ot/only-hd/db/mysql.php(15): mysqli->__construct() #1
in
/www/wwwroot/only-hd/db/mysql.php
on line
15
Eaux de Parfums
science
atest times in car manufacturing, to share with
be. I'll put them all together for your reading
---
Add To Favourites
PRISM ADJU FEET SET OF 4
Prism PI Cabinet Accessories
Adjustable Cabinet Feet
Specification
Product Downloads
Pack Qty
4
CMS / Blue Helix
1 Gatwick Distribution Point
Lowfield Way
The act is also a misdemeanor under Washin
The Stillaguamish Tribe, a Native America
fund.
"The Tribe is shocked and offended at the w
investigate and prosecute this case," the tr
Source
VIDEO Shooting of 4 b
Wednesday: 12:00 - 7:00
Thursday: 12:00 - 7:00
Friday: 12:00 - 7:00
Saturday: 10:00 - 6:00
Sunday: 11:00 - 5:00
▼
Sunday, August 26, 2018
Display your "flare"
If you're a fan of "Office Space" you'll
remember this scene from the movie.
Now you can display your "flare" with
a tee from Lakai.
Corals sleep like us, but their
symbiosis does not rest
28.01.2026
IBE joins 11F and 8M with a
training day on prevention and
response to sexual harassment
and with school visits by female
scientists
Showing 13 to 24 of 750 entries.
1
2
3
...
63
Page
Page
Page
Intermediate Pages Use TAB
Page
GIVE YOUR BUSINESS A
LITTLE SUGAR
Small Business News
...
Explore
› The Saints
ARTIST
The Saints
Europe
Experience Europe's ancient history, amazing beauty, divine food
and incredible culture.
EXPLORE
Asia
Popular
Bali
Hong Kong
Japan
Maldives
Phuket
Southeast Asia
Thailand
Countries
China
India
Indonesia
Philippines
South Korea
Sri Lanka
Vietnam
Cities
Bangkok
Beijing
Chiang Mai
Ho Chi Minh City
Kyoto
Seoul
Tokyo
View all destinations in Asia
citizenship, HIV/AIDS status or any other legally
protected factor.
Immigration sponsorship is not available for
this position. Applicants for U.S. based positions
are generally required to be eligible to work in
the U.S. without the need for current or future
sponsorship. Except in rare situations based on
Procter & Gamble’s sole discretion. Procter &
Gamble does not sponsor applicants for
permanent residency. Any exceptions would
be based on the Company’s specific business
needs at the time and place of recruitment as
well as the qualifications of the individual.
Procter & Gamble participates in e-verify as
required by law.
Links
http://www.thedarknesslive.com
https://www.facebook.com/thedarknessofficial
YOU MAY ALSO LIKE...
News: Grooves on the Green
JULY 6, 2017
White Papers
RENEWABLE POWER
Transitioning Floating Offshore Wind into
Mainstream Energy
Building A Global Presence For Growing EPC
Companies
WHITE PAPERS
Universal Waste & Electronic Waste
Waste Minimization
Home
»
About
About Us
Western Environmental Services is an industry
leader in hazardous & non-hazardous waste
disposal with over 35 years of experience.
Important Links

● Exercise objective
Return only the part of the records above that opens with the line containing "ot/only-hd/db/mysql.php(15): mysqli->__construct() #1" and closes with the line containing "be. I'll put", ends included.

● Answer to this exercise
ot/only-hd/db/mysql.php(15): mysqli->__construct() #1
in
/www/wwwroot/only-hd/db/mysql.php
on line
15
Eaux de Parfums
science
atest times in car manufacturing, to share with
be. I'll put them all together for your reading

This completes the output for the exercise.